La maledizione di Batman si chiama Frank Miller. Intendiamoci: Miller è stato una manna dal cielo per il fumetto statunitense e quello supereroistico in particolare. La saga dedicata al Cavaliere oscuro, arrivata in Italia a puntate su Corto Maltese, reinventava il personaggio dell’uomo pipistrello, offriva una serie di soluzioni grafiche inaudite, e dimostrava che anche personaggi codificati come gli eroi in calzamaglia potevano avere accesso a un trattamento creativo degno di Comic Art o Metal Hurlant. Ovvio che nessuna storia è lineare, tanto meno quella del fumetto. È indiscutibile però che Frank Miller ha segnato una frattura netta nell’immaginare i supereroi e il loro immaginario. Basti pensare che per la prima edizione completa de Il ritorno del cavaliere oscuro (pubblicata Rizzoli – Milano libri nel 1989) le postfazioni furono affidate ad Alberto Abruzzese (il cui La grande scimmia è ancora oggi un testo chiave per comprendere le dinamiche dell’immaginario collettivo e i suoi mitologemi) e a Sergio Brancato (certo, c’era anche la prefazione di Alan Moore mentre oggi i due autori non si parlano nemmeno, ma questa è un’altra storia).

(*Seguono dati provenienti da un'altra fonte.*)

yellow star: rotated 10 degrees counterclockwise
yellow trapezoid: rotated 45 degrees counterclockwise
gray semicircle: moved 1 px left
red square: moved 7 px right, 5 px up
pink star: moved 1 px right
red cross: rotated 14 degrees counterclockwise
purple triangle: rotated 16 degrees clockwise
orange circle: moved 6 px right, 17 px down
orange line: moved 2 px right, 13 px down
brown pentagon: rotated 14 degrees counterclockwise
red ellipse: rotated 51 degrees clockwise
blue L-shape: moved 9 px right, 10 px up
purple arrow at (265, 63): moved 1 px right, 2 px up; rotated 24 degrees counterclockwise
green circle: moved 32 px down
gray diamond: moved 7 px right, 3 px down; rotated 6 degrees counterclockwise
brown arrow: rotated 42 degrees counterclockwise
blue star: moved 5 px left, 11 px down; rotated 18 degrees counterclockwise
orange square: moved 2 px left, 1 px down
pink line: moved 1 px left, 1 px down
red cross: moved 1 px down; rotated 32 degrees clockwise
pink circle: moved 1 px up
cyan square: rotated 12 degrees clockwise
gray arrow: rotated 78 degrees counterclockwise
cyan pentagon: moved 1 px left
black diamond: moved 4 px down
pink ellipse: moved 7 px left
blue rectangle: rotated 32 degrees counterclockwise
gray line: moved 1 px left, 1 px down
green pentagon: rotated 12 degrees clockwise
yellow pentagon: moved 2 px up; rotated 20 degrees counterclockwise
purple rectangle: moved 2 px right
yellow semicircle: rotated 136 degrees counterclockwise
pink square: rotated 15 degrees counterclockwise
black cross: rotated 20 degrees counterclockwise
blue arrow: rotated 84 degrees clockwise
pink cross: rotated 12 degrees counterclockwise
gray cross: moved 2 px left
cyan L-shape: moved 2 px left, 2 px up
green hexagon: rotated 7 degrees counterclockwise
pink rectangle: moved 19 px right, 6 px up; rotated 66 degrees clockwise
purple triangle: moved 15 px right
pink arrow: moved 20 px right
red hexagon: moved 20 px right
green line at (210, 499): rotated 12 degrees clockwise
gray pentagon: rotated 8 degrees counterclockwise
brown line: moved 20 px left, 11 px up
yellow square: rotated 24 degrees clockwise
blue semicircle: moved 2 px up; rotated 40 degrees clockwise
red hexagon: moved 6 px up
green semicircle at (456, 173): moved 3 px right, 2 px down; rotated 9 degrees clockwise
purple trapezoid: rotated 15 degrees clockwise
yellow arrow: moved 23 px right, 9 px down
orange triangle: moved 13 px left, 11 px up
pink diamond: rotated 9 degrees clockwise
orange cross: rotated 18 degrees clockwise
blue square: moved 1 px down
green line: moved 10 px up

MILLER METTE in campo un racconto frammentato, come passato attraverso la centrifuga di uno zapping impazzito, un montaggio rapidissimo, nel quale fiammeggiano dialoghi hard boiled degni di Mickey Spillane, conservando negli occhi la lezione di Frank Robbins e Will Eisner. Batman non sarebbe mai più stato lo stesso. E nemmeno Miller. L’oscurità del Batman anziano immaginato da Miller sarebbe restata attaccata al costume dell’uomo pipistrello per sempre. Gli sgargianti colori pop psichedelici della serie televisiva sixties solo un lontanissimo ricordo. A farne i conti sarà soprattutto Joel Schumacher che nel tentativo di sottrarsi al noir di Tim Burton che in Batman e Batman – Il ritorno aveva offerto una lettura personalissima del personaggio, prova ad attualizzare il delirio pop e cromatico del telefilm.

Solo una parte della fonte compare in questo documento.